Compute technical indicators and build trade strategies in a simple way
Project description
simple-trade
simple-trade is a Python package for downloading market data, computing 100+ technical indicators, and backtesting trading strategies with ease. Build, backtest, and optimize your own trading strategies—or choose from 100+ premade trading strategies—without extra boilerplate.
Why simple-trade
- 100+ built-in indicators spanning trend, momentum, volume, and volatility.

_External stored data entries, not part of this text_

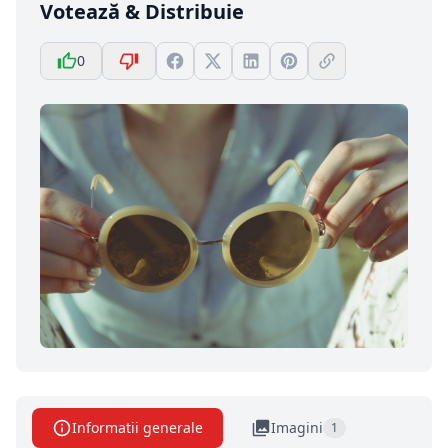
Votează & Distribuie
0
Informatii generale
Imagini
1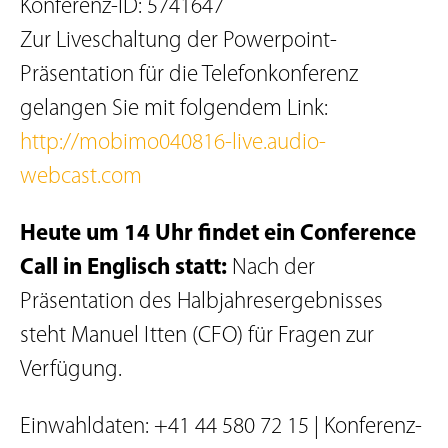
Konferenz-ID: 5741647
Zur Liveschaltung der Powerpoint-
Präsentation für die Telefonkonferenz
gelangen Sie mit folgendem Link:
http://mobimo040816-live.audio-
webcast.com
Heute um 14 Uhr findet ein Conference
Call in Englisch statt:
Nach der
Präsentation des Halbjahresergebnisses
steht Manuel Itten (CFO) für Fragen zur
Verfügung.
Einwahldaten: +41 44 580 72 15 | Konferenz-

- Plug-and-play 100+ premade trading strategies plus tools for custom strategy design.
- Integrated backtesting and optimization, and signal-combining tools in one package.
- Unified plotting, metrics, and reporting so results are easy to compare and share.
Features
- Data Fetching: Easily download historical stock data using
yfinance. - Technical Indicators: Compute more than 100+ technical indicators such as:
- Trend (e.g., MACD, ADX)
- Momentum (e.g., RSI, Stochastics)
- Volatility (e.g., Bollinger Bands, ATR)

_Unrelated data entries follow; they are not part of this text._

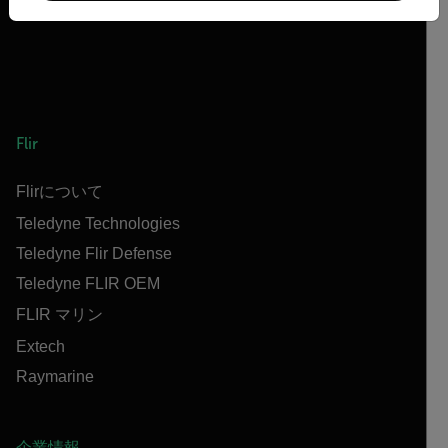
Flir
Flirについて
Teledyne Technologies
Teledyne Flir Defense
Teledyne FLIR OEM
FLIR マリン
Extech
Raymarine
企業情報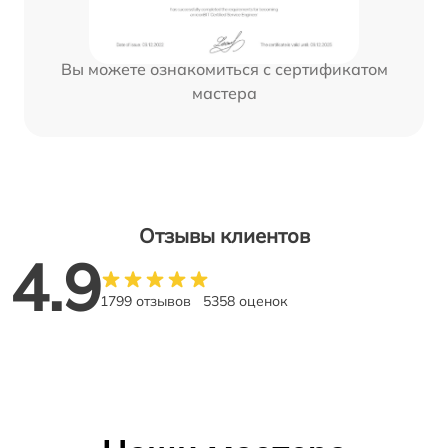
Вы можете ознакомиться с сертификатом
мастера
Отзывы клиентов
4.9
1799 отзывов
5358 оценок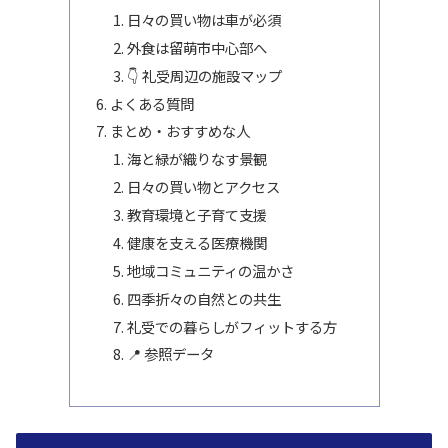
日々の買い物は車が必須
外食は留萌市中心部へ
👇 礼受周辺の施設マップ
よくある質問
まとめ・おすすめな人
海と緑が織りなす景観
日々の買い物とアクセス
教育環境と子育て支援
健康を支える医療機関
地域コミュニティの温かさ
四季折々の自然との共生
礼受での暮らしがフィットする方
📍 参照データ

- Volume (e.g., On-Balance Volume)
- Trading Strategies: Implement custom trading strategies or select from 100+ premade ones.

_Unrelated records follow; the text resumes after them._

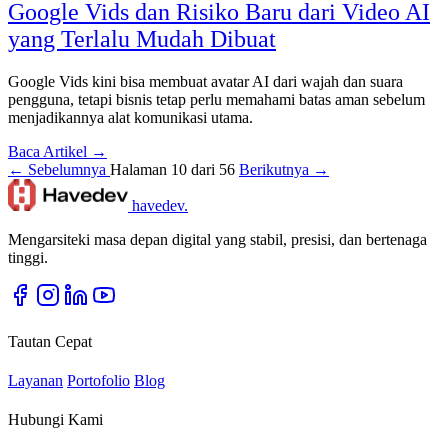
Google Vids dan Risiko Baru dari Video AI
yang Terlalu Mudah Dibuat
Google Vids kini bisa membuat avatar AI dari wajah dan suara
pengguna, tetapi bisnis tetap perlu memahami batas aman sebelum
menjadikannya alat komunikasi utama.
Baca Artikel →
← Sebelumnya
Halaman 10 dari 56
Berikutnya →
havedev
.
Mengarsiteki masa depan digital yang stabil, presisi, dan bertenaga
tinggi.
Tautan Cepat
Layanan
Portofolio
Blog
Hubungi Kami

- Backtesting: Evaluate the performance of your trading strategies on historical data.
- Optimization: Optimize strategy parameters using techniques like grid search.
- Plotting: Visualize data, indicators, and backtest results using
matplotlib. - Combining: Combine different strategies to create more complex strategies.
Installation
Python
pip install simple-trade
or
python -m pip install simple-trade
QuickStart
Compute a technical indicator in just three lines of code.
from simple_trade import download_data, compute_indicator
data = download_data('TSLA', '2024-01-01', '2025-01-01', '1d')
data, columns, _ = compute_indicator(data, 'adx')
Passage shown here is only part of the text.